> [Records shown]:
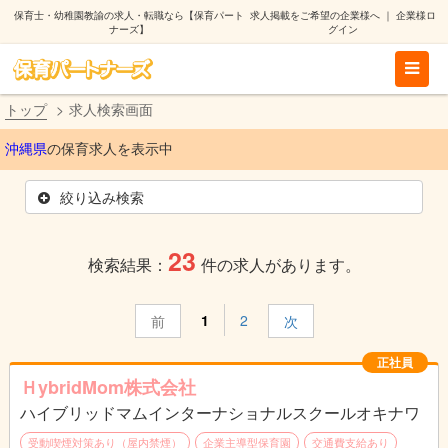
保育士・幼稚園教諭の求人・転職なら【保育パート
求人掲載をご希望の企業様へ
｜
企業様ロ
ナーズ】
グイン
トップ
求人検索画面
沖縄県
の保育求人を表示中
絞り込み検索
23
検索結果：
件の求人があります。
1
2
前
次
正社員
ＨybridMom株式会社
ハイブリッドマムインターナショナルスクールオキナワ
受動喫煙対策あり（屋内禁煙）
企業主導型保育園
交通費支給あり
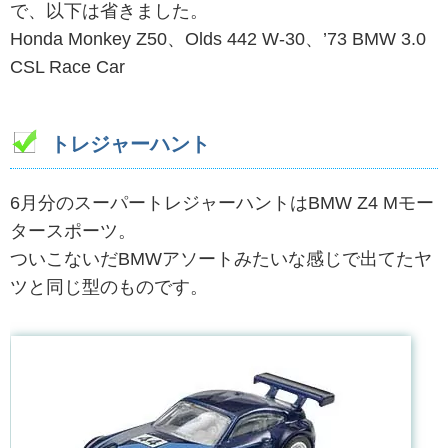
で、以下は省きました。
Honda Monkey Z50、Olds 442 W-30、’73 BMW 3.0
CSL Race Car
トレジャーハント
6月分のスーパートレジャーハントはBMW Z4 Mモー
タースポーツ。
ついこないだBMWアソートみたいな感じで出てたヤ
ツと同じ型のものです。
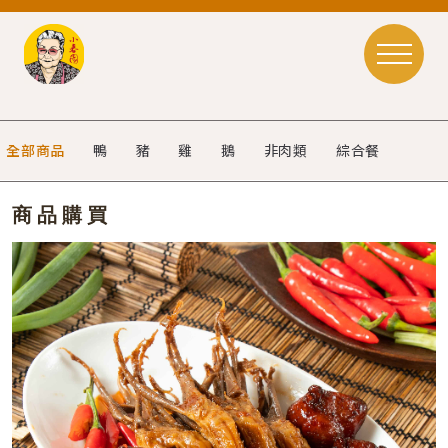
全部商品
鴨
豬
雞
鵝
非肉類
綜合餐
商品購買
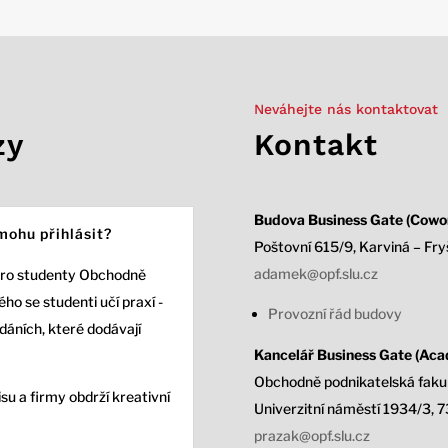
Neváhejte nás kontaktovat
zy
Kontakt
Budova Business Gate (Cowor
mohu přihlásit?
Poštovní 615/9, Karviná – Fry
adamek@opf.slu.cz
pro studenty Obchodně
ho se studenti učí praxí -
Provozní řád budovy
adáních, které dodávají
Kancelář Business Gate (Acad
Obchodně podnikatelská fakul
su a firmy obdrží kreativní
Univerzitní náměstí 1934/3,
7
prazak@opf.slu.cz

> [Task goal]:
One number only, please: the count of lines in the data that hold the word "Obchodně".

> [Exercise output]:
2